There’s a flash — blue and red — and my whole room lights up for a split second. Then darkness. Then light again. It keeps pulsing, filling the walls with moving colour. I sit up, heartthudding. Outside, the glow bounces off the wet street, painting my window with sirens.
Then I hear it — the low thud of a car door shutting. Another. Then boots crunching over gravel.
A knock. Hard. Fast. It echoes through the house. My chest tightens. Dad’s voice answers from downstairs, groggy and confused.
Another flash of blue fills my room as I swing my legs from the bed. The floor is cold beneath my feet. I creep to the door, pressing my ear against it. The rain is louder now, drumming on the roof, muffling voices below.
I can just make out the deep, careful tone of a man speaking — words slipping in and out of the rain.

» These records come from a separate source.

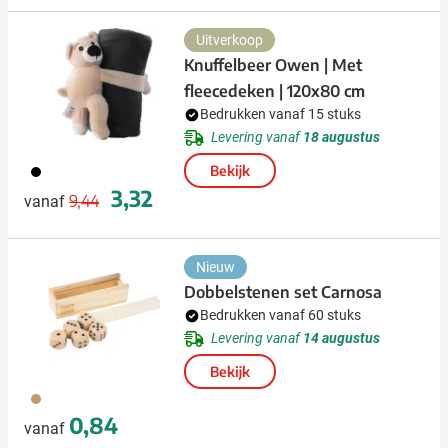
Uitverkoop
Knuffelbeer Owen | Met
fleecedeken | 120x80 cm
Bedrukken vanaf 15 stuks
Levering vanaf
18 augustus
001
Bekijk
Normale prijs
Speciale prijs
3,32
9,44
vanaf
Nieuw
Dobbelstenen set Carnosa
Bedrukken vanaf 60 stuks
Levering vanaf
14 augustus
Bekijk
011
0,84
vanaf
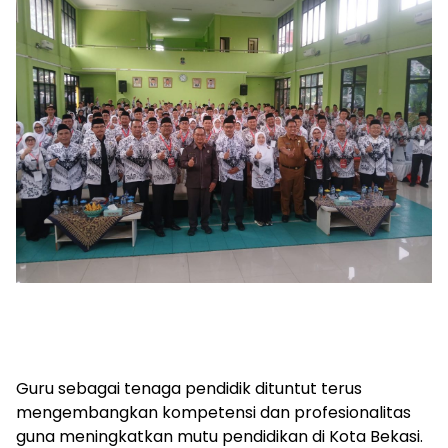
Guru sebagai tenaga pendidik dituntut terus
mengembangkan kompetensi dan profesionalitas
guna meningkatkan mutu pendidikan di Kota Bekasi.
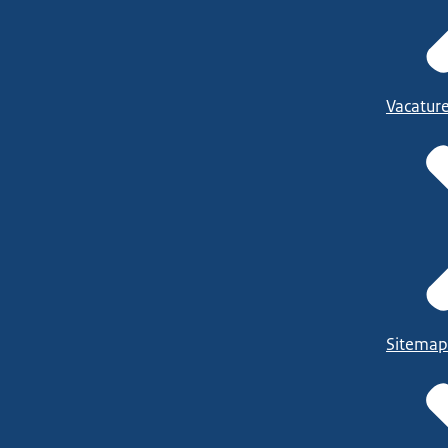
Vacatur
Sitemap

“…so sorry to come by this late, Mr Chase…”
A pause.
“…there’s been an accident…”
The next flash of lightning floods the landing as I push the door open a crack. The light catches on the family photos that line the hallway — smiles, birthdays, a thousand frozen moments. My stomach turns over.
I tiptoe onto the landing, careful not to make the floorboards creak. The voices are clearer now, drifting up through the half-open door at the bottom of the stairs.
“…we believe she died quickly… no pain…”
Another pause. The rain stops for half a second, as though the world itself is holding its breath.
“…drunk driver… sorry for your loss.”
Then silence. No — not silence. A sound I’ll never forget.
My father’s cries.
They tear through the house, raw and broken, the kind of sound that doesn’t sound human anymore. The kind that splits something inside you and never quite lets it heal again.